Data Lake Integration Guide

Learn how to integrate Integra with your data lake (AWS S3, Google Cloud Storage, Azure Blob) for scalable ACORD AL3 processing.

Architecture Overview

Integra acts as a transformation layer between your raw AL3 files and your data analytics platform.

graph LR
    A[Raw AL3 Files] -->|Ingest| B[Integra]
    B -->|Convert| C[NDJSON/Parquet]
    C -->|Store| D[Data Lake (S3)]
    D -->|Query| E[Athena/Snowflake]

Recommended Workflow

1. File Ingestion

Upload raw AL3 files to an "Incoming" bucket or folder.

2. Processing (Lambda/Batch)

Trigger Integra to process files. For high volume, use the /v1/parse endpoint with NDJSON output.

curl -X POST \
  --data-binary "@policy.al3" \
  -H "Accept: application/x-ndjson" \
  "http://integra:8080/v1/parse" > output.ndjson

3. Storage Strategy

Store processed files in your data lake using a hive-partitioned structure for performance.

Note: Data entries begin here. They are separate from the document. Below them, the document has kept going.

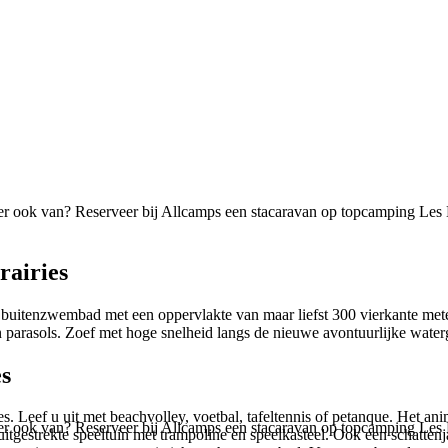
er ook van? Reserveer bij Allcamps een stacaravan op topcamping Les H
rairies
itenzwembad met een oppervlakte van maar liefst 300 vierkante meter. 
n parasols. Zoef met hoge snelheid langs de nieuwe avontuurlijke waterg
es
s. Leef u uit met beachvolley, voetbal, tafeltennis of petanque. Het a
er ook van? Reserveer bij Allcamps een stacaravan op topcamping Les H
itgestrekte speeltuin met trampoline en speelkasteel. Ook een schatte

Structure: s3://my-datalake/al3-processed/year=2025/month=01/day=17/policy_type=commercial/

4. Schema Catalog (AWS Glue)

Use simpler schemas for analytics. Since AL3 is hierarchical, we recommend flattening key fields or using databases with native JSON support (Snowflake, BigQuery).

AWS Integration Example

S3 Event Trigger (Lambda)

import boto3
import requests
import os

def lambda_handler(event, context):
    s3 = boto3.client('s3')
    integra_url = os.environ.get('INTEGRA_URL', 'http://integra-lb:8080')

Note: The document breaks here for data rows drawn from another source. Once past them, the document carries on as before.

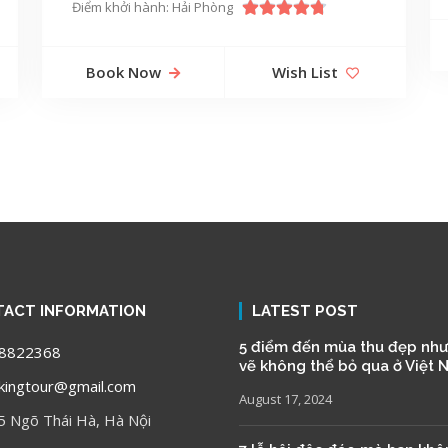
Điểm khởi hành: Hải Phòng
Book Now
Wish List
ACT INFORMATION
LATEST POST
5 điểm đến mùa thu đẹp như
8822368
vẽ không thể bỏ qua ở Việt
ingtour@gmail.com
August 17, 2024
5 Ngõ Thái Hà, Hà Nội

    for record in event['Records']:
        bucket = record['s3']['bucket']['name']
        key = record['s3']['object']['key']

        # 1. Get AL3
        obj = s3.get_object(Bucket=bucket, Key=key)
        al3_data = obj['Body'].read()

        # 2. Call Integra
        try:
            resp = requests.post(
                f'{integra_url}/v1/parse',
                data=al3_data,
                headers={'Accept': 'application/x-ndjson'},
                timeout=30
            )
            resp.raise_for_status()

            # 3. Save NDJSON to Processed Bucket
            new_key = key.replace('.al3', '.ndjson').replace('incoming/', 'processed/')
            s3.put_object(
                Bucket='my-processed-bucket',
                Key=new_key,
                Body=resp.content,
                ContentType='application/x-ndjson'
            )
            print(f"Processed {key} -> {new_key}")

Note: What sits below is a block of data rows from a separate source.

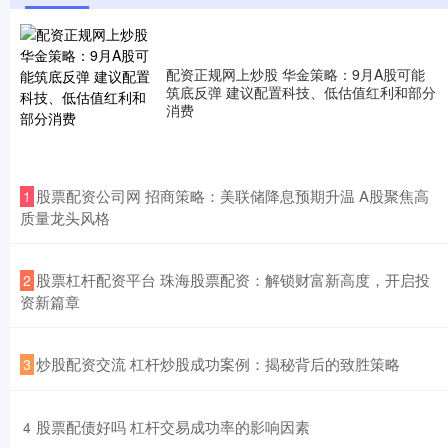
配资正规网上炒股 华金策略：9月A股可能
筑底反弹 建议配置科技、低估值红利和部分
消费
​股票配资公司网 招商策略：美联储降息预期升温 A股聚焦高
1
质量龙头风格
​股票杠杆配资平台 珠海股票配资：解锁财富新高度，开启投
2
资新篇章
​炒股配资交流 杠杆炒股成功案例：揭秘背后的致胜策略
3
​股票配债好吗 杠杆交易成功率的影响因素
4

        except Exception as e:
            print(f"Error processing {key}: {e}")
            # Move to error bucket...

Snowflake Integration

Snowflake can query NDJSON data directly from an external stage (S3).

-- Create File Format
CREATE OR REPLACE FILE FORMAT al3_ndjson_format
  TYPE = 'JSON';

-- Copy into Table
COPY INTO policies_table
  FROM @my_s3_stage
  FILE_FORMAT = (FORMAT_NAME = al3_ndjson_format)
  PATTERN='.*.ndjson';

-- Query JSON Data
SELECT 
  v:code::string as group_code,
  v:dataElements."Premium Amount"::float as premium
FROM policies_table;

Best Practices

Use NDJSON: It is split-table and ideal for distributed processing engines (Spark, Presto).
Compression: Gzip your NDJSON files before uploading to S3 (output.ndjson.gz) to save storage and transfer costs.
Error Handling: Capture 4xx/5xx responses from Integra and move failed AL3 files to a "Dead Letter" bucket for manual inspection.